What are the advantages and disadvantages of a pre-nuptial agreement?

A pre-nuptial agreement can give more certainty as to financial arrangements in the event that you divorce, provided the agreement is entered into in accordance with the suggested steps as to legal advice and disclosure, and represents a fair arrangement for both parties. It can be an effective way to protect assets that you may have had prior to the marriage, particularly if you, for example, wish to protect assets for the purpose of an inheritance for any children of a prior marriage or relationship.

However, because the court will always have jurisdiction in the event of a divorce, entering into a pre-nuptial agreement can sometimes provide a false sense of security. If there is a divorce, and you cannot reach agreement as to how finances can be dealt with, and one of you no longer wishes to proceed in accordance with the terms of the pre-nuptial agreement, the issues may need to be determined by the court although where the court considers the pre-nuptial agreement to have been ‘fair’, it may make an order reflecting the terms of the agreement, see: What will happen if one party no longer wishes to be bound by the terms of a pre-nuptial agreement?

There is little advantage in agreeing terms that will be unfair to one party, particularly if that party has been placed under pressure to agree those unfair terms, hasn’t had independent legal advice or doesn’t have sufficient information (financial disclosure) to make an informed decision on whether to enter into the agreement. In those circumstances the court would be unlikely to consider the agreement to be ‘fair’, although there have been cases where all of the recommended steps haven’t been followed but a pre-nuptial agreement has still been upheld by the court. Often this will turn on the extent to which the party who no longer agrees with the terms understood what they were agreeing to.

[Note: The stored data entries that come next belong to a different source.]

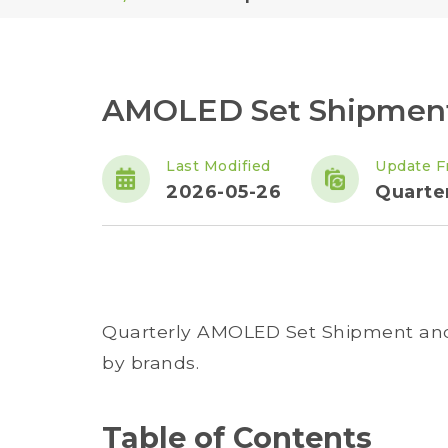
AMOLED Set Shipment 
Last Modified
Update F
2026-05-26
Quarte
Quarterly AMOLED Set Shipment and 
by brands.
Table of Contents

Circumstances can change, and in the event of a dispute the court will look at your circumstances as they are at the time the agreement is being considered by the court. What may have been fair at the time of the agreement might not be considered fair if your or your spouse’s circumstances have changed significantly, for example you have had children and one of you has a reduced earning capacity, or one of you has suffered ill health, and the agreement hasn’t provided for those changes either in its original form or by an amended agreement. For this reason it is sensible to include provision in the agreement for there to be either regular reviews, or reviews in the event of certain events occurring.